The severity of the embryonic cuticle defects characteristic for α-Cat1 mutants is further enhanced by combination with Df(1)Vinc2 or by expression of sqhDD.Scer\UAS under the control of Scer\GAL4c381 in the mutant background.
One copy of shgg119 causes a significant enhancement of the cuticle defects seen in α-Cat1 mutant embryos. >99% of embryos display a strong head defect and 21% show defects in the ventral cuticle.
One copy of Arpc1Q25st partially suppresses the cuticle defects seen in α-Cat1 mutant embryos. The phenotype is more severe when Arpc1Q25st is introduced maternally rather than paternally.
One copy of Arp3EP3640 partially suppresses the cuticle defects seen in α-Cat1 mutant embryos. Embryos show less severe defects on average and a fraction of embryos have normal heads.
One copy of SCARΔ37 partially suppresses the cuticle defects seen in α-Cat1 mutant embryos. Embryos show less severe defects on average and a fraction of embryos have normal heads. The phenotype is more severe when SCARΔ37 is introduced maternally rather than paternally.

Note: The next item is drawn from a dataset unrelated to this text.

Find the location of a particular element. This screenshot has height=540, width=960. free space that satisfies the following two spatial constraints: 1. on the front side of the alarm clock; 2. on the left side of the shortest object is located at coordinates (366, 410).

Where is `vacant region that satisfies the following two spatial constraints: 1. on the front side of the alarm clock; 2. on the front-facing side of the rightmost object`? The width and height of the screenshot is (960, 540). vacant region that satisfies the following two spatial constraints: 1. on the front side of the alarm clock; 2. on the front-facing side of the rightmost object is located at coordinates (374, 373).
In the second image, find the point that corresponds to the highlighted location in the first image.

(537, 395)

Expression of shgScer\UAS.P\T.cSa under the control of Scer\GAL4da.G32 and Scer\GAL4Act.PU fails to rescue the embryonic lethality seen in α-Cat1 mutants.

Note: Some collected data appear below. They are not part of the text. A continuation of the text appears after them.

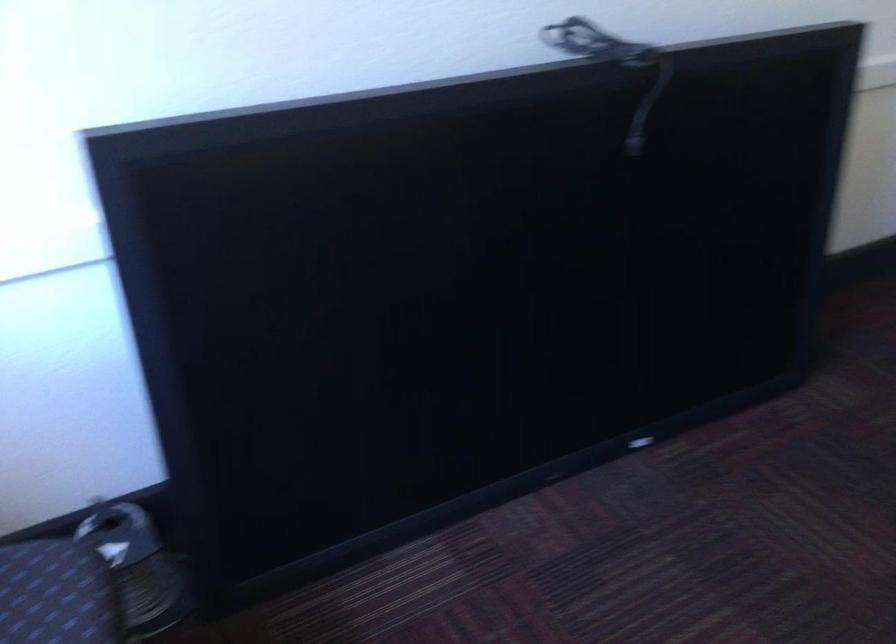 Find where to plugg the black power plug. Please return your answer as a coordinate pair (x, y).

(613, 64) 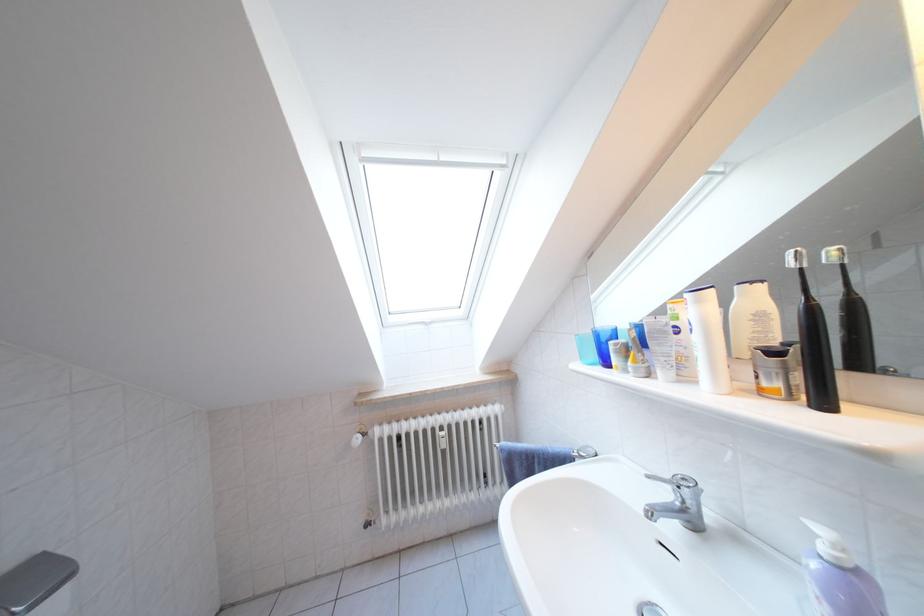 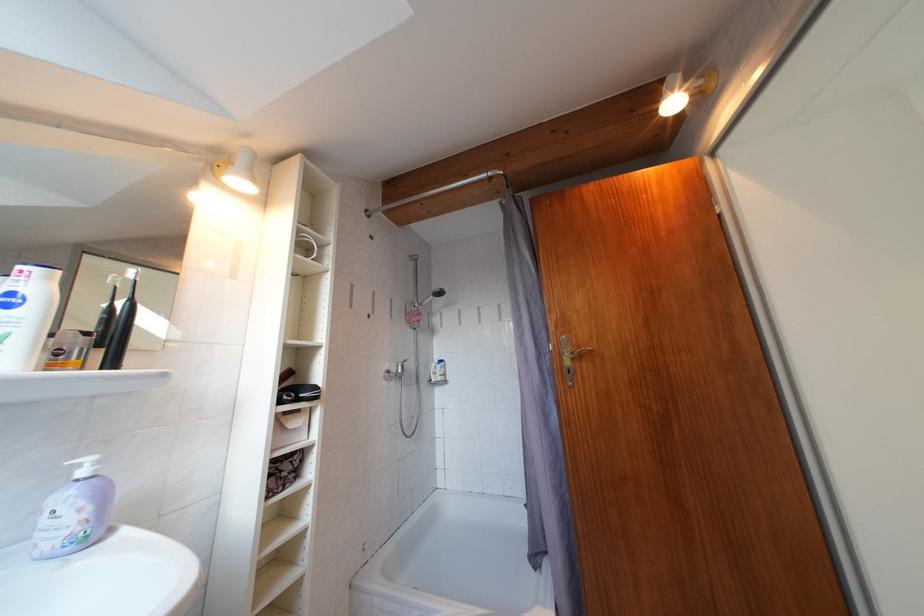 Locate, in the second image, the point that corresponds to the point at 832,554 in the first image.

(92, 477)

Expressing α-Cat::shgScer\UAS.P\T.cSa allows α-Cat1 mutant clones (generated through recombination of the α-CatUbi.PS rescue construct) to develop in third instar larval imaginal discs. The follicle epithelium and border cell migration defects are also rescued.
Expressing shgScer\UAS.P\T.cSa does not allow α-Cat1 mutant clones (generated through recombination of the α-CatUbi.PS rescue construct) to develop in third instar larval imaginal discs. Mutant clone cells generated in the follicle epithelium lose cell contacts and border cells fail to migrate.

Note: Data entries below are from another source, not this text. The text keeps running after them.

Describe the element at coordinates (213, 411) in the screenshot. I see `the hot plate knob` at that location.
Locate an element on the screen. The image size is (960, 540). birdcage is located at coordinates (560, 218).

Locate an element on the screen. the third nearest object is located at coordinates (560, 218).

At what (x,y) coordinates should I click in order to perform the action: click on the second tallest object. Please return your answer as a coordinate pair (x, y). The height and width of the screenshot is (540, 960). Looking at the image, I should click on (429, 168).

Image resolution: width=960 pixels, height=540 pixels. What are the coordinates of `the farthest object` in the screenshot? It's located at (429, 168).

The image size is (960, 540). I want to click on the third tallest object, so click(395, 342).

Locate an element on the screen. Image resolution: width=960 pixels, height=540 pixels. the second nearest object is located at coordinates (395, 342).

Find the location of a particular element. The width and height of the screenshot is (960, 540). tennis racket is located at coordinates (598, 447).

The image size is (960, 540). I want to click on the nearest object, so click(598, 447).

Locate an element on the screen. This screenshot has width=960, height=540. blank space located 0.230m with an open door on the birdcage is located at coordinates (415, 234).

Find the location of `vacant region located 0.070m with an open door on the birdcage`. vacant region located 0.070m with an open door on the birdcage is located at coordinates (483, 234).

Expression of α-Cat::shgScer\UAS.P\T.cSa under the control of Scer\GAL4da.G32 and Scer\GAL4Act.PU rescues head morphogenesis and embryonic lethality in 89% of α-Cat1 mutants, but animals die during the larval stages.
Expression of Mmus\Ctnna2Scer\UAS.P\T.cDa under the control of Scer\GAL4da.G32 and Scer\GAL4Act.PU suppresses the follicular epithelium cell phenotypes seen in α-Cat1 mutant follicle cell clones (generated through recombination of the α-CatUbi.PS rescue construct). The border cell migration defects are partially rescued.
Ubiquitous expression of Mmus\Ctnna2Scer\UAS.P\T.cDa under the control of Scer\GAL4da.G32 and Scer\GAL4Act.PU rescues the head involution defects seen in α-Cat1 mutant embryos. Animals are unable to develop beyond the pupal stages.
Expression of Mmus\Ctnna1Scer\UAS.P\T.cDa under the control of Scer\GAL4da.G32 and Scer\GAL4Act.PU partially suppresses the follicular epithelium cell phenotypes seen in α-Cat1 mutant follicle cell clones (generated through recombination of the α-CatUbi.PS rescue construct). The border cell migration defects are not rescued.
Ubiquitous expression of Mmus\Ctnna1Scer\UAS.P\T.cDa under the control of Scer\GAL4da.G32 and Scer\GAL4Act.PU fails to rescue the head involution defects seen in α-Cat1 mutant embryos. Animals are unable to live beyond the embryonic stages.
Expression of Mmus\Ctnna2Δ56.Scer\UAS.P\T under the control of Scer\GAL4da.G32 and Scer\GAL4Act.PU fails to suppress the follicular epithelium cell phenotypes seen in α-Cat1 mutant follicle cell clones (generated through recombination of the α-CatUbi.PS rescue construct). The border cell migration defects are not rescued.
Ubiquitous expression of Mmus\Ctnna2Δ56.Scer\UAS.P\T under the control of Scer\GAL4da.G32 and Scer\GAL4Act.PU partially rescues the head involution defects seen in α-Cat1 mutant embryos. Some animals are able to develop to the larval stages.